Comment choisir son maître d’œuvre pour la construction de sa villa à Marrakech ?
Quand on fait construire une villa à Marrakech, il y a une phase que beaucoup de clients sous-estiment : le second œuvre. C'est le moment où le gros œuvre est terminé, où les murs sont montés, et où commence une longue série de décisions qui vont déterminer ce que la villa donne réellement à vivre. Pas les grandes lignes du plan, pas les volumes : les détails qui font qu'une villa est finie ou qu'elle est aboutie.
Les finitions intérieures d'une villa sont l'ensemble des choix de revêtements, d'enduits, d'équipements et d'installations techniques visibles qui interviennent après le gros œuvre. Sol, murs, plafonds, éclairage encastré, menuiseries intérieures, cuisine, rangements intégrés : tout cela se décide, se commande et se pose pendant le chantier, selon un calendrier précis que le maître d'œuvre coordonne avec les différents corps de métier.
Ce calendrier, c'est justement ce qui échappe aux clients qui n'ont pas été accompagnés sur ce point.

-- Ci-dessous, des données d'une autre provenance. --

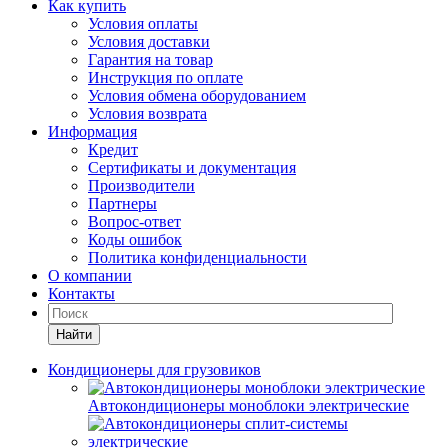
Как купить
Условия оплаты
Условия доставки
Гарантия на товар
Инструкция по оплате
Условия обмена оборудованием
Условия возврата
Информация
Кредит
Сертификаты и документация
Производители
Партнеры
Вопрос-ответ
Коды ошибок
Политика конфиденциальности
О компании
Контакты
Найти
Кондиционеры для грузовиков
Автокондиционеры моноблоки электрические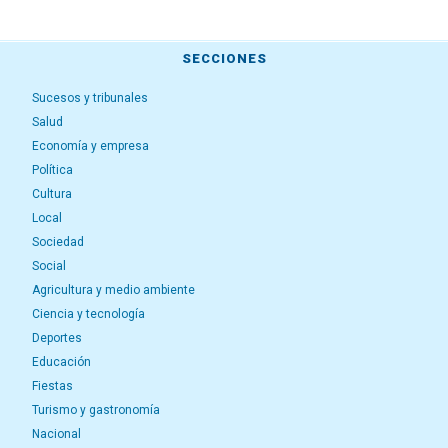
SECCIONES
Sucesos y tribunales
Salud
Economía y empresa
Política
Cultura
Local
Sociedad
Social
Agricultura y medio ambiente
Ciencia y tecnología
Deportes
Educación
Fiestas
Turismo y gastronomía
Nacional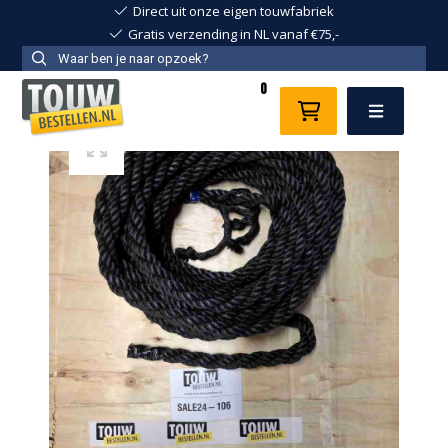
Direct uit onze eigen touwfabriek
Gratis verzending in NL vanaf €75,-
0
Menu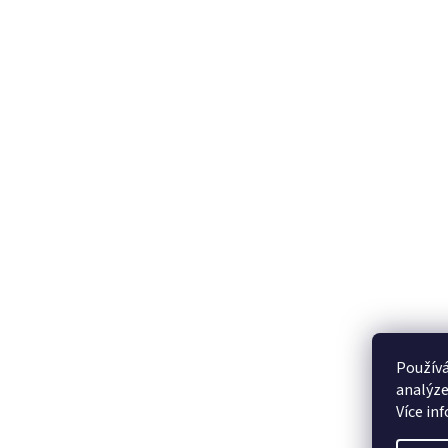
Používá
analýze
Více in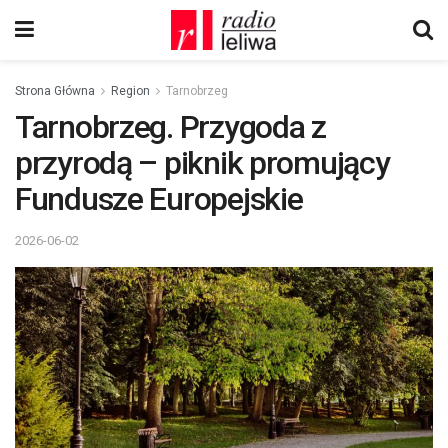
Strona Główna
Region
Tarnobrzeg
Tarnobrzeg. Przygoda z
przyrodą – piknik promujący
Fundusze Europejskie
2026-06-02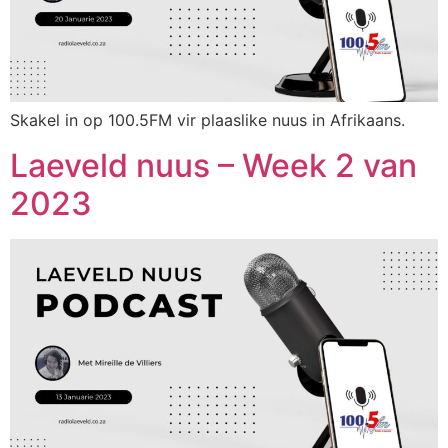
Skakel in op 100.5FM vir plaaslike nuus in Afrikaans.
Laeveld nuus – Week 2 van
2023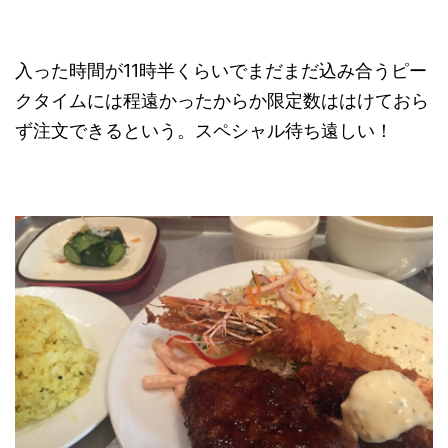
入った時間が11時半くらいでまだまだ込み合うピー
クタイムには程遠かったからか限定数ははけておら
ず注文できるという。スペシャル待ち遠しい！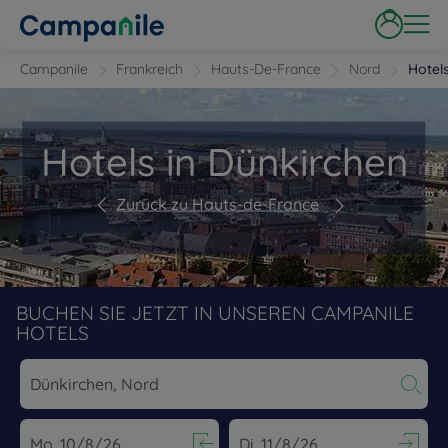
Campanile
Frankreich
Hauts-De-France
Nord
Hotel
Hotels in Dünkirchen
Zurück zu Hauts-de-France
BUCHEN SIE JETZT IN UNSEREN CAMPANILE
HOTELS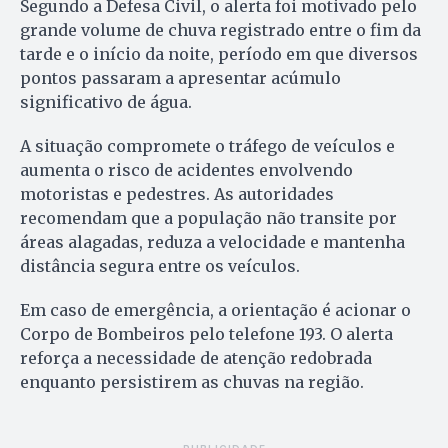
Segundo a Defesa Civil, o alerta foi motivado pelo
grande volume de chuva registrado entre o fim da
tarde e o início da noite, período em que diversos
pontos passaram a apresentar acúmulo
significativo de água.
A situação compromete o tráfego de veículos e
aumenta o risco de acidentes envolvendo
motoristas e pedestres. As autoridades
recomendam que a população não transite por
áreas alagadas, reduza a velocidade e mantenha
distância segura entre os veículos.
Em caso de emergência, a orientação é acionar o
Corpo de Bombeiros pelo telefone 193. O alerta
reforça a necessidade de atenção redobrada
enquanto persistirem as chuvas na região.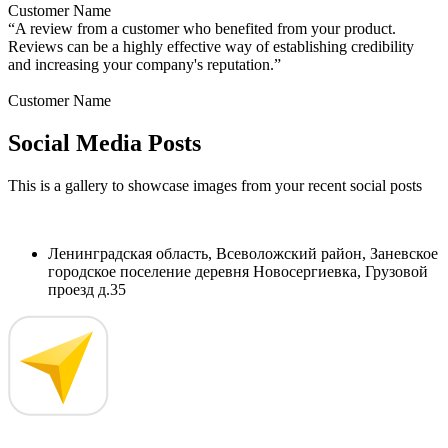
Customer Name
“A review from a customer who benefited from your product.
Reviews can be a highly effective way of establishing credibility
and increasing your company's reputation.”
Customer Name
Social Media Posts
This is a gallery to showcase images from your recent social posts
Ленинградская область, Всеволожский район, Заневское
городское поселение деревня Новосергиевка, Грузовой
проезд д.35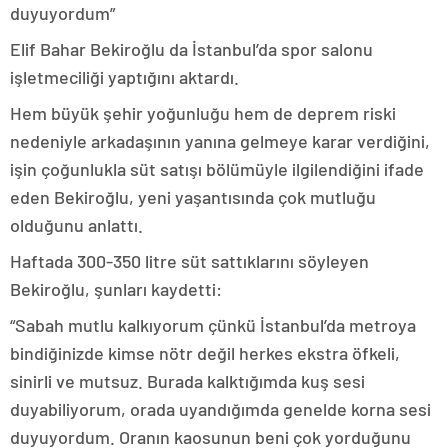
duyuyordum”
Elif Bahar Bekiroğlu da İstanbul’da spor salonu
işletmeciliği yaptığını aktardı.
Hem büyük şehir yoğunluğu hem de deprem riski
nedeniyle arkadaşının yanına gelmeye karar verdiğini,
işin çoğunlukla süt satışı bölümüyle ilgilendiğini ifade
eden Bekiroğlu, yeni yaşantısında çok mutluğu
olduğunu anlattı.
Haftada 300-350 litre süt sattıklarını söyleyen
Bekiroğlu, şunları kaydetti:
“Sabah mutlu kalkıyorum çünkü İstanbul’da metroya
bindiğinizde kimse nötr değil herkes ekstra öfkeli,
sinirli ve mutsuz. Burada kalktığımda kuş sesi
duyabiliyorum, orada uyandığımda genelde korna sesi
duyuyordum. Oranın kaosunun beni çok yorduğunu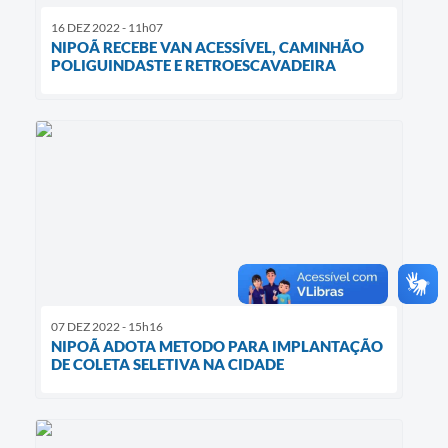
16 DEZ 2022 - 11h07
NIPOÃ RECEBE VAN ACESSÍVEL, CAMINHÃO
POLIGUINDASTE E RETROESCAVADEIRA
07 DEZ 2022 - 15h16
NIPOÃ ADOTA METODO PARA IMPLANTAÇÃO
DE COLETA SELETIVA NA CIDADE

Certains choix doivent être validés avant que les cloisons soient fermées. D'autres avant la chape. D'autres encore avant la pose des faux plafonds. Revenir en arrière une fois l'étape passée, c'est démolir, reprendre, et payer deux fois. Construire à Marrakech intègre le design intérieur de votre villa dès la phase de conception pour éviter exactement ces situations.
Pourquoi les finitions intérieures se décident pendant la construction, pas après
C'est une question qu'on entend souvent en début de projet : "On verra la déco une fois construits." C'est une erreur qui coûte cher, et pas seulement en argent.
Plusieurs éléments de finition sont physiquement liés à la structure du bâtiment. Ils ne peuvent pas être ajoutés après coup sans travaux de reprise lourds. Une niche encastrée dans un mur porteur se prévoit avant le coulage du béton, pas après. Un rail de spots encastré dans un faux plafond nécessite que le passage électrique soit réservé avant la pose des plaques. Des rideaux motorisés demandent une saignée dans la maçonnerie pour loger le moteur et l'alimentation, saignée qui se fait pendant que les murs sont encore nus.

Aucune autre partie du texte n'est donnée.